»»
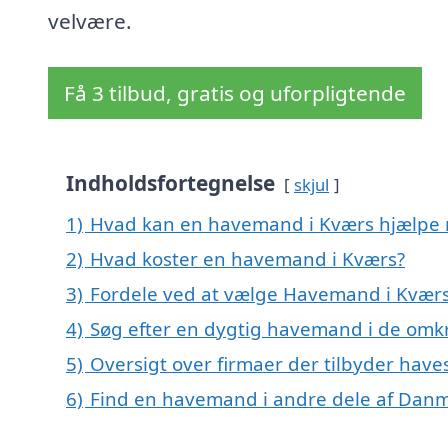
velvære.
Få 3 tilbud, gratis og uforpligtende
Indholdsfortegnelse
skjul
1)
Hvad kan en havemand i Kværs hjælpe
2)
Hvad koster en havemand i Kværs?
3)
Fordele ved at vælge Havemand i Kvær
4)
Søg efter en dygtig havemand i de omkr
5)
Oversigt over firmaer der tilbyder hav
6)
Find en havemand i andre dele af Dan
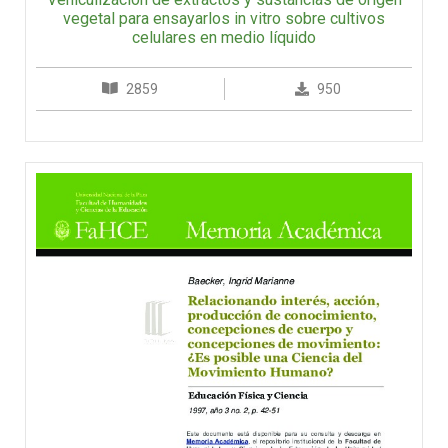
vegetal para ensayarlos in vitro sobre cultivos
celulares en medio líquido
2859
950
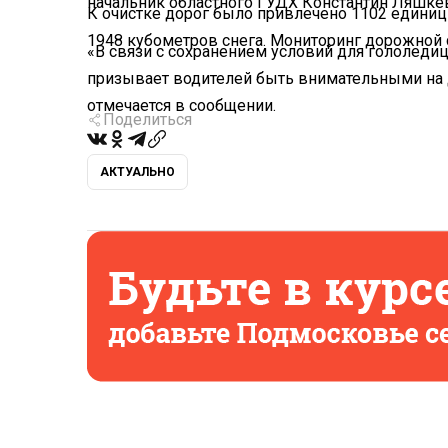
начальник областного ГУДХ Константин Ляшке
К очистке дорог было привлечено 1102 единиц
1948 кубометров снега. Мониторинг дорожной 
«В связи с сохранением условий для гололеди
призывает водителей быть внимательными на д
отмечается в сообщении.
Поделиться
АКТУАЛЬНО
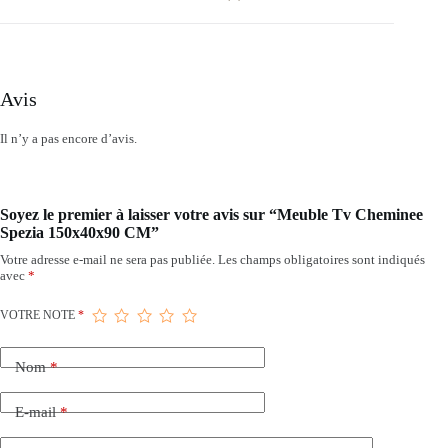
Avis
Il n’y a pas encore d’avis.
Soyez le premier à laisser votre avis sur “Meuble Tv Cheminee
Spezia 150x40x90 CM”
Votre adresse e-mail ne sera pas publiée.
Les champs obligatoires sont indiqués
avec
*
VOTRE NOTE
*
Nom
*
E-mail
*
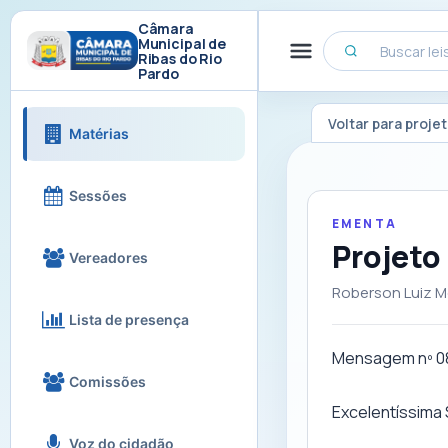
Câmara
Municipal de
Ribas do Rio
Pardo
Voltar para proje
Matérias
Sessões
EMENTA
Projeto
Vereadores
Roberson Luiz M
Lista de presença
Mensagem nº 08
Comissões
Excelentíssima
Voz do cidadão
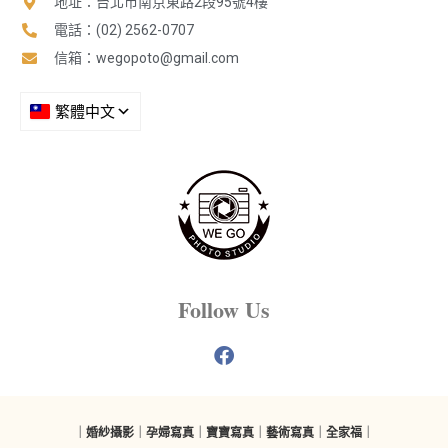
地址：台北市南京東路2段95號4樓
電話：(02) 2562-0707
信箱：
wegopoto@gmail.com
Follow Us
｜
婚紗攝影
｜
孕婦寫真
｜
寶寶寫真
｜
藝術寫真
｜
全家福
｜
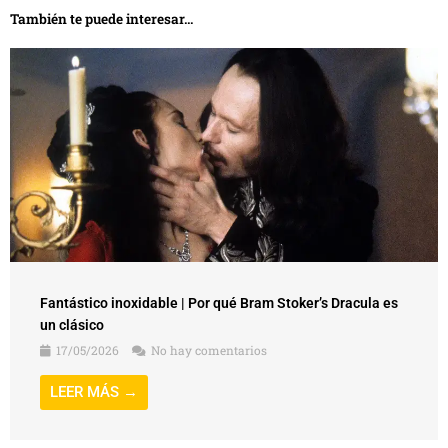
También te puede interesar...
Fantástico inoxidable | Por qué Bram Stoker’s Dracula es
un clásico
17/05/2026
No hay comentarios
LEER MÁS →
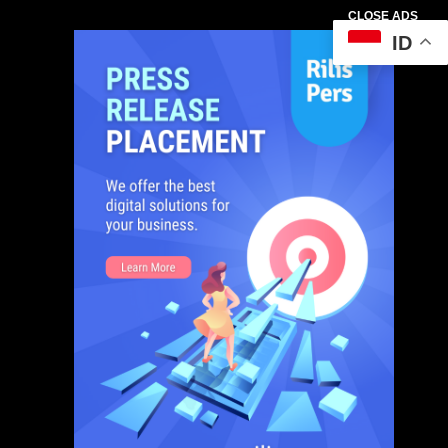
CLOSE ADS
ID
««
Each line, from the beginning of the listing to the line bearing "vegetal para ensayarlos" inclusive, should be copied exactly; the pictures stay out.

velvære.
Få 3 tilbud, gratis og uforpligtende
Indholdsfortegnelse
skjul
1)
Hvad kan en havemand i Kværs hjælpe
2)
Hvad koster en havemand i Kværs?
3)
Fordele ved at vælge Havemand i Kvær
4)
Søg efter en dygtig havemand i de omkr
5)
Oversigt over firmaer der tilbyder hav
6)
Find en havemand i andre dele af Dan
vegetal para ensayarlos in vitro sobre cultivos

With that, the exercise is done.